Autre cécité de nos autorités, qui est à la base même du problème, c’est le contrôle technique. Tâchons d’évacuer la question avec une métaphore : s’il était fait dans les règles de l’art et sans pression de quelconque lobby, nos villes seraient-elles embouteillées ? Encore une fois, la réponse est dans la question.
Prenons nos cars rapides. Ils sont souvent immatriculés « DKA », ce qui date leur existence aux années 70. Refaits, soudés de partout, soudures qui en fait provoquent plus de dégâts que le choc lui-même, il était convenu de renouveler ce parc antique par de nouveaux véhicules de transports en commun. C’était plus qu’un projet, c’est un programme, financé, piloté dans la douleur par le CETUD, mais qu’il est impossible de dérouler, parce que des lobbies veulent continuer à prospérer tranquillement dans le désordre actuel. L‘ordre empêche les Sénégalais de prospérer, et cela n’arrange pas de réorganiser ce secteur aux milliers d’emplois informels… Mais silence… Ils peuvent continuer à tuer.

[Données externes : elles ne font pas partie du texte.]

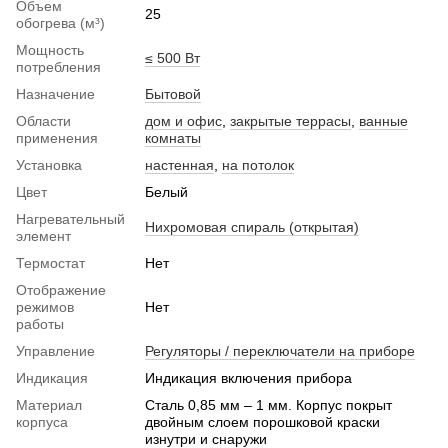
Объем
25
обогрева (м³)
Мощность
≤ 500 Вт
потребления
Назначение
Бытовой
Области
дом и офис
,
закрытые террасы
,
ванные
применения
комнаты
Установка
настенная
,
на потолок
Цвет
Белый
Нагревательный
Нихромовая спираль (открытая)
элемент
Термостат
Нет
Отображение
режимов
Нет
работы
Управление
Регуляторы / переключатели на приборе
Индикация
Индикация включения прибора
Материал
Сталь 0,85 мм – 1 мм. Корпус покрыт
корпуса
двойным слоем порошковой краски
изнутри и снаружи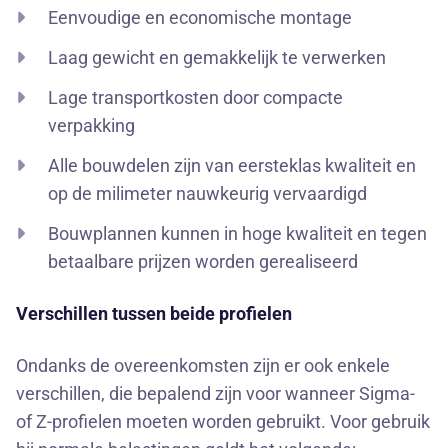
Eenvoudige en economische montage
Laag gewicht en gemakkelijk te verwerken
Lage transportkosten door compacte
verpakking
Alle bouwdelen zijn van eersteklas kwaliteit en
op de milimeter nauwkeurig vervaardigd
Bouwplannen kunnen in hoge kwaliteit en tegen
betaalbare prijzen worden gerealiseerd
Verschillen tussen beide profielen
Ondanks de overeenkomsten zijn er ook enkele
verschillen, die bepalend zijn voor wanneer Sigma-
of Z-profielen moeten worden gebruikt. Voor gebruik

Du Savon de Marseille pile en guise de liquide frein
Sur tous les trottoirs de Dakar, nous côtoyons l’indicible légèreté qui coûte la vie à de simples citoyens qui ne souhaitaient qu’aller tranquillement d’un point A à un point B, mais qui subissent la désinvolture et l’irresponsabilité de ceux qui ont décidé que, par pur sens de l’économie, ils pouvaient tout se permettre.

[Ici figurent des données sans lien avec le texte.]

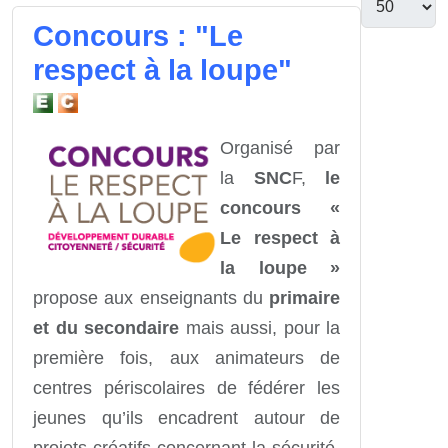
Concours : "Le
respect à la loupe"
Organisé par
la
SNC
F,
le
concours «
Le respect à
la loupe »
propose aux enseignants du
primaire
et du secondaire
mais aussi, pour la
première fois, aux animateurs de
centres périscolaires de fédérer les
jeunes qu’ils encadrent autour de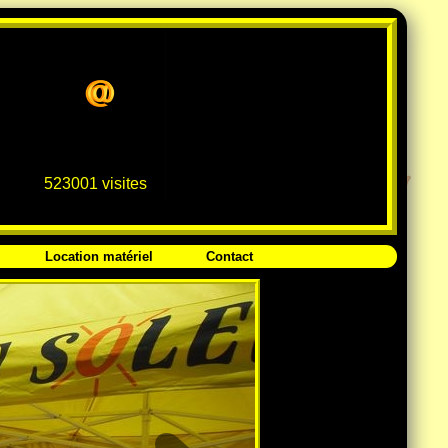
523001 visites
Location matériel
Contact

Ils achètent des bidons de liquide-freins, dont ils savent que ces bidons ne contiennent que du « Savon de Marseille » pilé, et alors ? Ils disent à haute voix « Bissimillah » avant de démarrer, ils ont convoqué par là-même Dieu, leur plus efficace, selon eux, « Garçon Commissionnaire », ils ont en réassurance absolue, collée sur le pare-brise, la photo de leurs marabouts, si par extraordinaire ils devaient commettre un accident mortel, c’est que vraiment Dieu n’est pas dans un bon jour !
Mais rien ne sera possible sans la lucidité nécessaire pour le pouvoir, de devoir s’attaquer au tréfonds de notre ADN et de nos habitudes qui a pour nom : corruption.
Le permis à points est la dernière histoire drôle. Comment ôter des points sur un faux permis ? Pliés en quatre de rire, nous attendons la réponse.